Kimmuriel n’était pas disposé à contredire son compagnon, en raison des propos qu’il avait tenus peu de temps auparavant à ses lieutenants en proie au doute. Il s’agissait de la stratégie élaborée par Jarlaxle. Kimmuriel, en dépit de l’assurance qu’il ne cessait de gagner, était conscient de se trouver aux côtés d’un drow qui avait survécu pendant plusieurs siècles à toutes les intrigues de Menzoberranzan et d’ailleurs. À l’exception de la catastrophe évitée de justesse à Portcalim, les plans que celui-ci avait nourris avaient-ils jamais échoué ?

Et ce désastre évité de justesse, se rappela Kimmuriel à point nommé, avait été pour une large part causé par l’influence corruptrice de l’artefact appelé Crenshinibon.

Pourtant, le psioniste ne parvint pas à tourner vers son compagnon un visage rasséréné. Grâce aux nombreux récits de complots relatés par Jarlaxle, Kimmuriel s’était grandement familiarisé avec les récents événements de la région connue sous le nom de Terres héliotropes et mesurait bien toute l’étendue du pouvoir du roi Gareth Tueurdedragons.

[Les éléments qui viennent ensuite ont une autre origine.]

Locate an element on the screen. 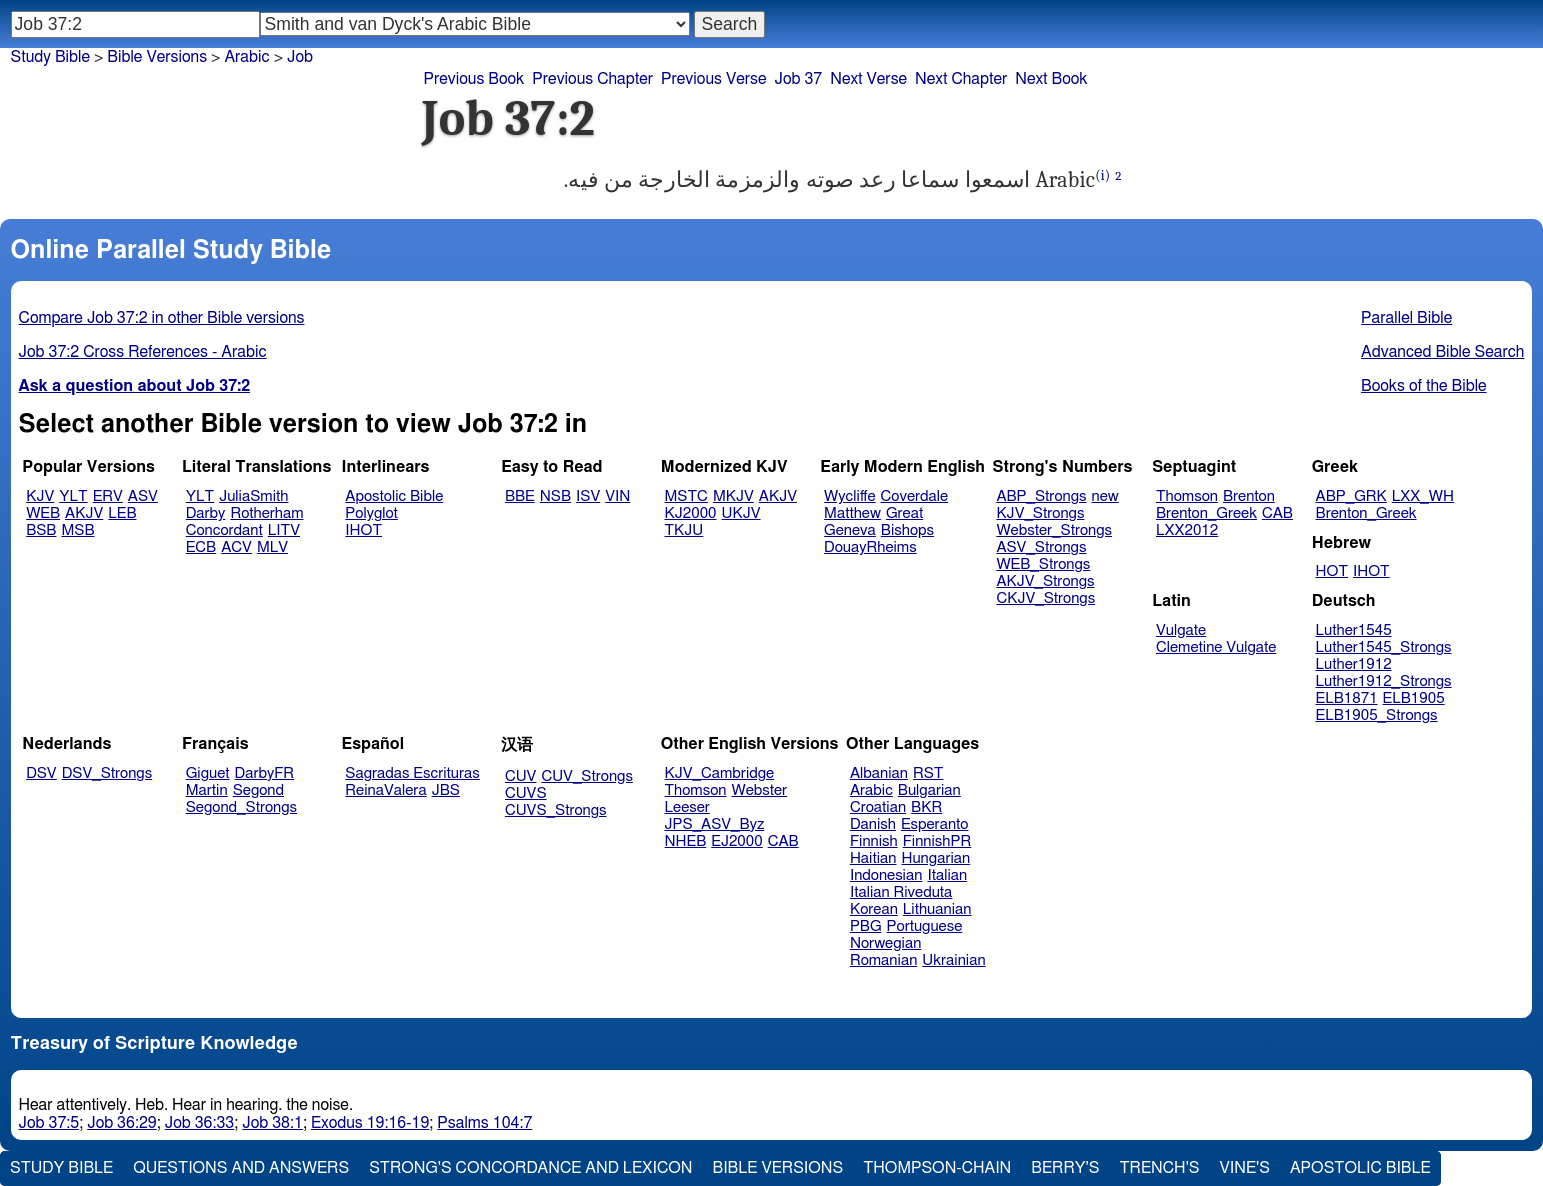 Image resolution: width=1543 pixels, height=1186 pixels. Rotherham is located at coordinates (266, 513).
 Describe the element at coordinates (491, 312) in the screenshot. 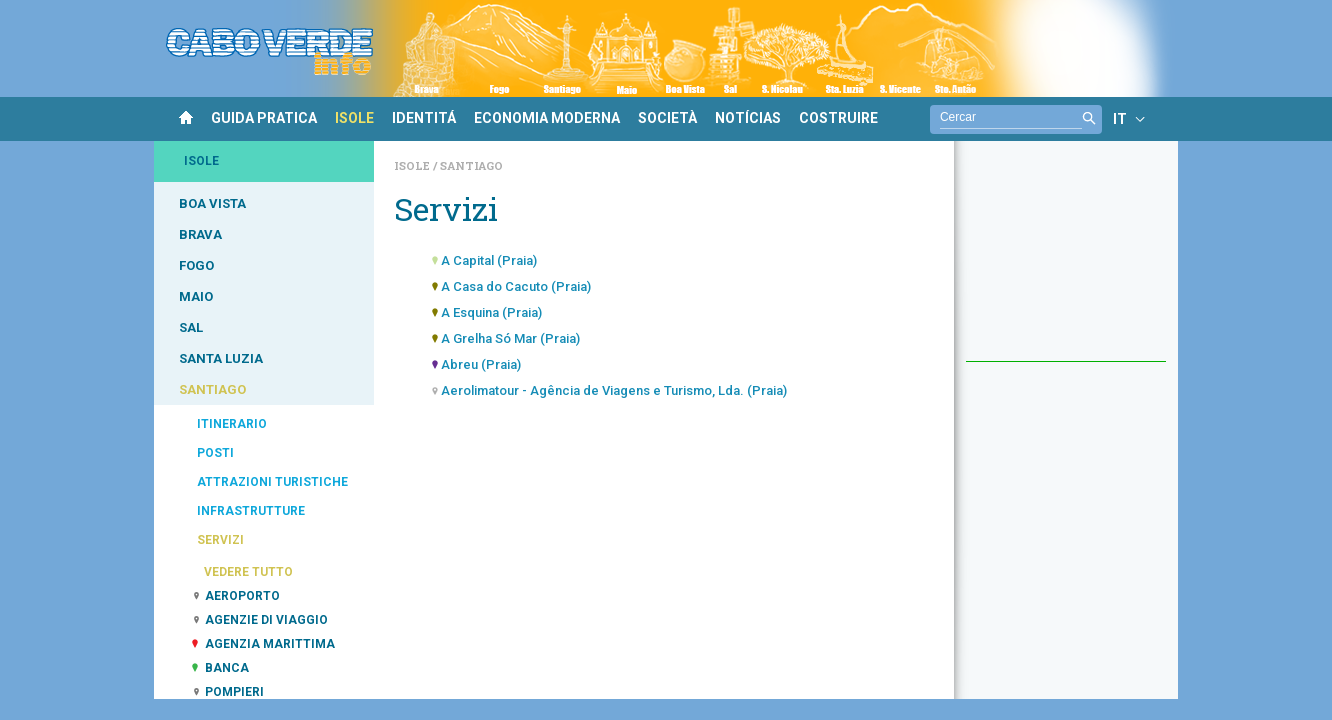 I see `A Esquina (Praia)` at that location.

En considérant les actes de Jarlaxle, il se rendit compte qu’il n’était pas le seul à nourrir de telles craintes. Ce dernier n’avait pas exigé de reprendre les rênes de Bregan D’aerthe, bien qu’il ait demandé à Kimmuriel de mobiliser toutes ses ressources. En dépit de sa confiance manifeste, Jarlaxle répartissait les risques en laissant le contrôle total au psioniste. Il se protégeait lui-même de cette confiance exagérée.

En comprenant le compliment que Jarlaxle, une fois de plus, lui adressait, Kimmuriel lui adressa un salut puis prit congé.